Через полгода к Хиндсу на прием попала молодая пара, которая утверждала, что умирает без отпуска. Как оказалось, дома и на работе им было плохо — болело горло, возникала слабость, воспалялись глаза — а в отпуске на море становилось гораздо лучше. Дома у них болел даже попугай, поэтому они брали его с собой. Бедная птица в суровом Лондоне отказывалась от еды и питья, а попав на пляж весело орала и радовалась жизни. Хиндс осмотрел дом молодых и ожидаемо обнаружил зеленые обои. Молодым людям посоветовали их снять и вернуться к трудовой карьере. Таких случаев становилось всё больше и больше. Но всё ещё ничего не происходило.

Деньги против науки.

В производство мышьяка было втянуто огромное количество самых разных промышленных компаний. Конечно люди знали, что он ядовитый. Но в Китае его 3000 лет использовали как традиционное лекарство. А в США бледность при анемии от яда вообще «продавали». Выпускались специальные таблетки с мышьяком, обещавшие избавить любую даму от веснушек и прыщей. Конечно, если лицо будет белым как мел, веснушки не исчезнут, но ведь и заметны станут гораздо меньше.

Американские таблетки и реклама в газетах:

Примерно с 1840-х годов в Англии в ходу была пудра со свинцом, уксусом и мышьяком. Тоже неплохо отбеливала в краткосрочной перспективе. В долгосрочной — выпадение зубов, волос, анемия, отказ органов. Наличие мышьяка в свободной продаже как лекарства, красителя, средства от мышей, субстанции с сотней применений иногда вызывало и трагедии. Так, в Брэдфорде в 1858 году местный кондитер Уильям Хардакер при попытке подделать мятные леденцы решил добавить туда гипс вместо сахара, и отправил своего подмастерье в аптеку к Чарльзу Ходжонсу. Но тот болел, и вместо себя оставил такого же подмастерье. В итоге, вместо сахара в конфеты попал мышьяк. Обнаружилось это спустя почти сутки бурной торговли. 200 человек серьезно отравились, 21 человек умер.

Карикатура Джона Лича на описываемое событие, ноябрь 1858 г.:

Что же мы имеем? Мышьяк повсюду. Им красят не только одежду, обои, но и свечи, детские игрушки. Он в составе всех зелёных красок, из него делают пару модных косметических средств, его добыча поставлена на широкие промышленные рельсы. Но все знают, что мышьяк ядовит.

Глава медицинского журнала The Lancet, Томас Уокли, так же чуть не став жертвой зеленых обоев, присоединяется к голосам ученых, твердящих о необходимости классификации мышьяка как яда. Но только в одной Британии за 1858 год было произведено несколько миллионов квадратных миль зелёных обоев.

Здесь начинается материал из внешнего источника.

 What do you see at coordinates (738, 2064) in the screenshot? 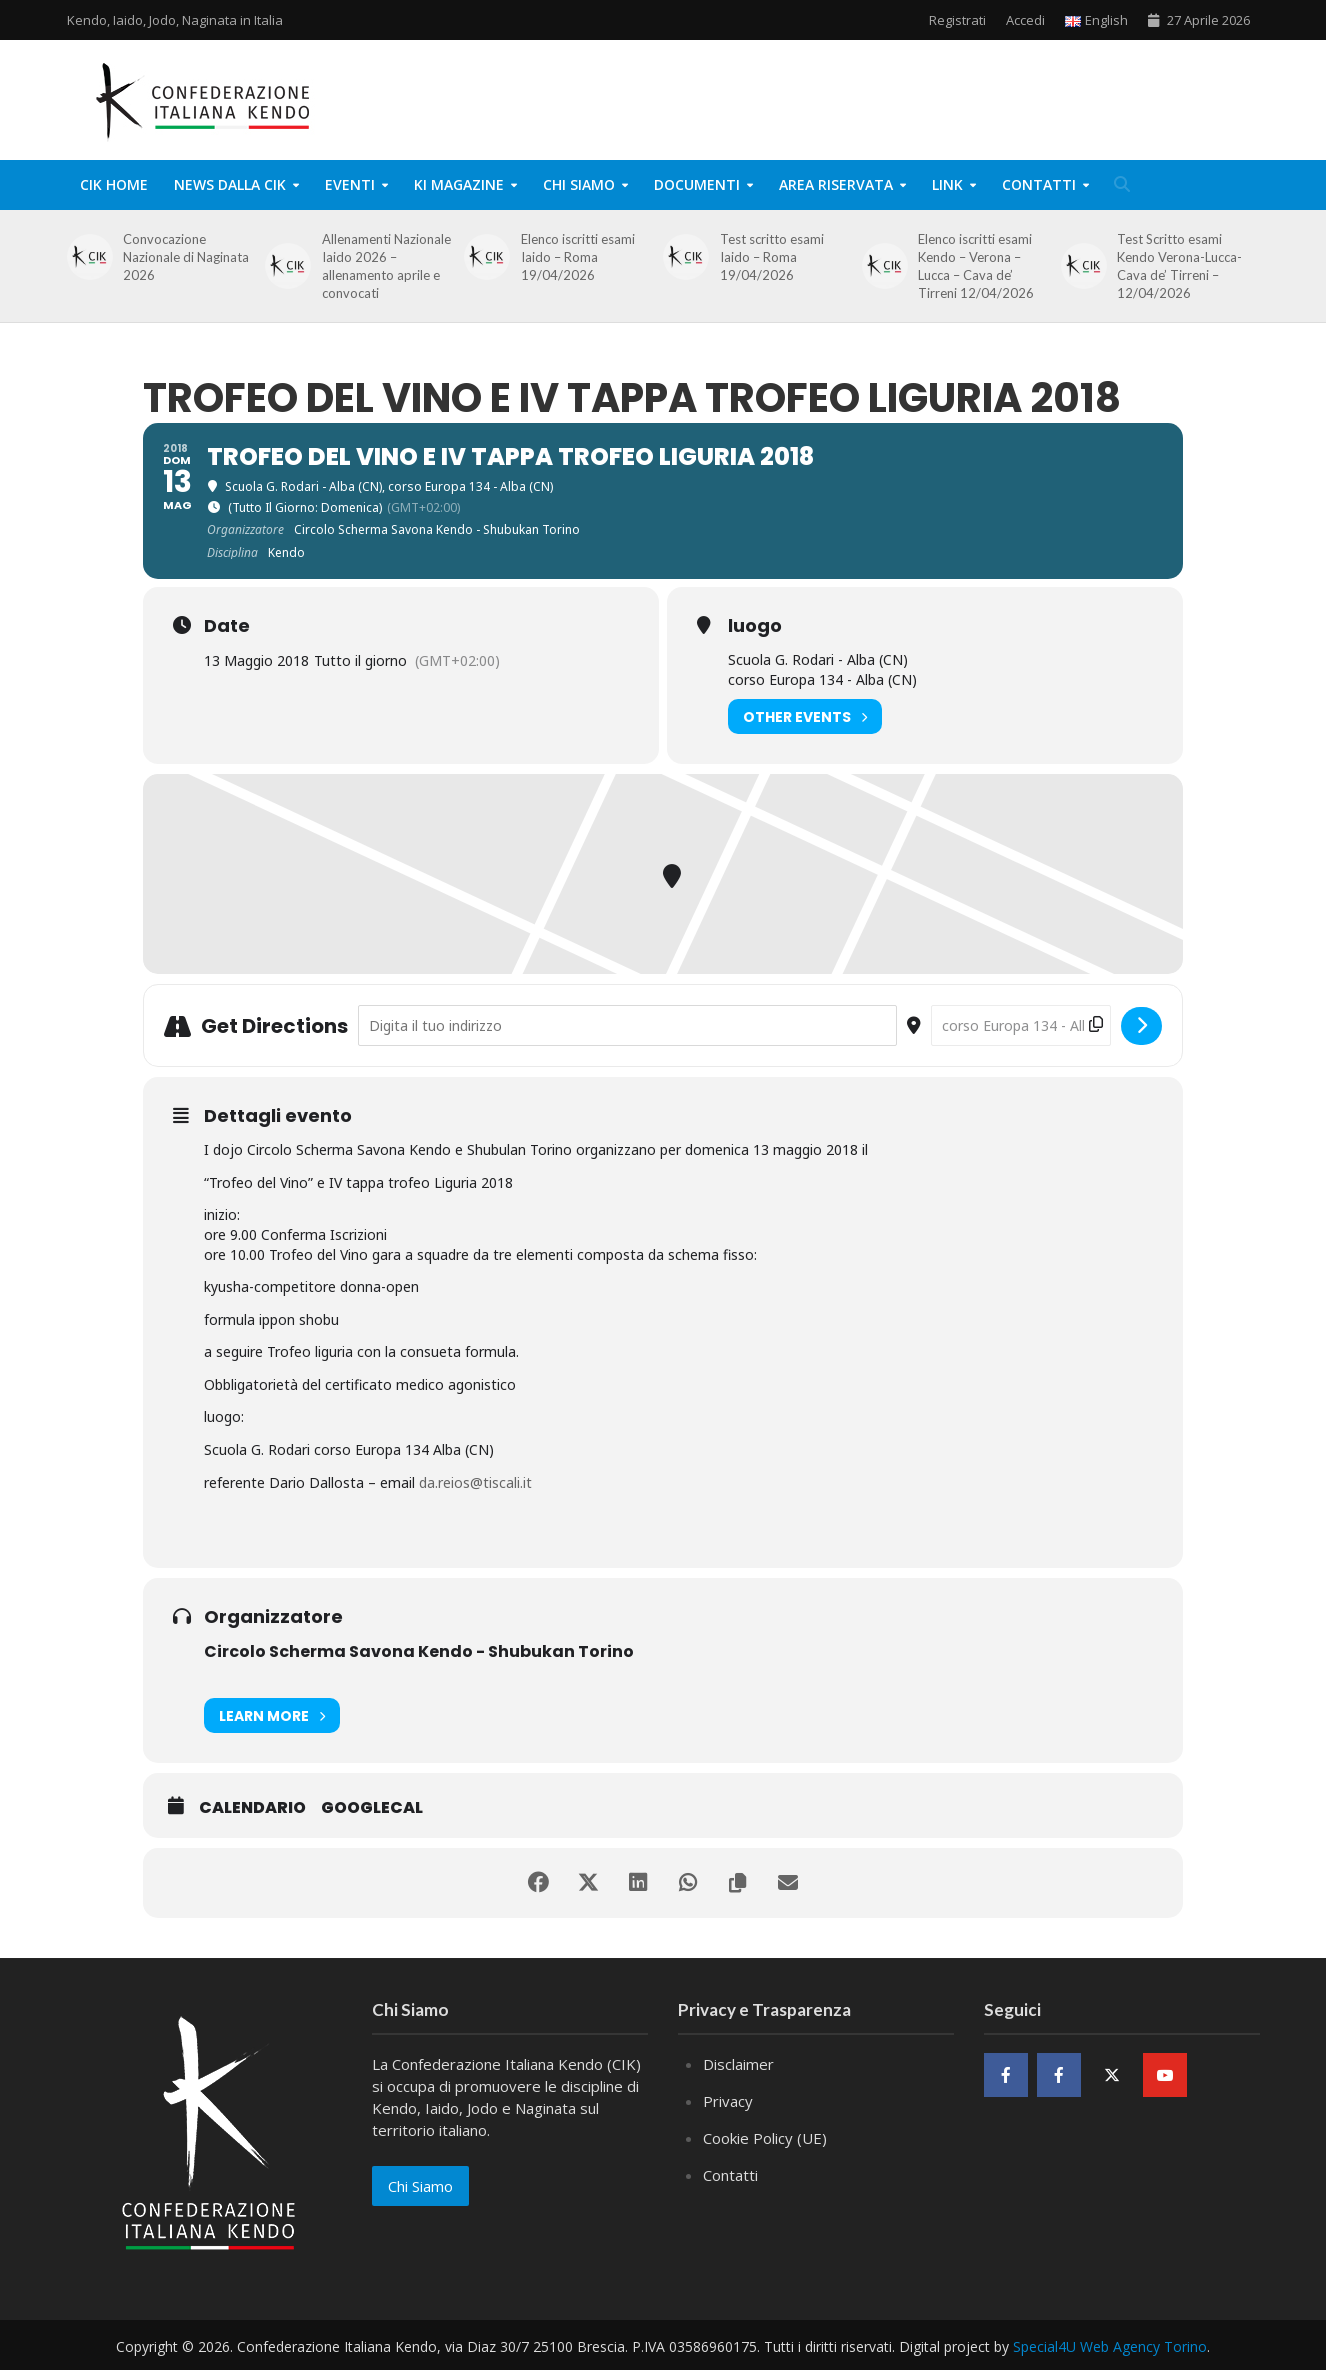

Оппозицию ученых не воспринимают всерьёз. Поэт и писатель Уилльям Моррис высмеивал Уокли: «…Большей дурости и представить невозможно, как будто этих врачей покусали их же пациенты..». Уокли же всем неверующим предлагал на спор отодрать кусок обоев со своих стен и сожрать.

Говоря, что в эпоху индустриализации Уилльям Моррис был писателем и не называя его «всемирно известные произведения», я имею в виду, что их и не было. Пока в окрестностях Лондона женщины и дети работали по 2-3 смены, он писал бездарные, на мой вкус, памфлеты. Но вот его отец Улльям Моррис Старший был одним из 6 инвесторов Дэвон Грейт Консолс — крупнейшего объединения шахт. История взлета и падения этой компании — ключ к пониманию того, что же творилось в эти годы в стране, и какого зелёного черта все клеили эти обои и носили эти зелёные юбки.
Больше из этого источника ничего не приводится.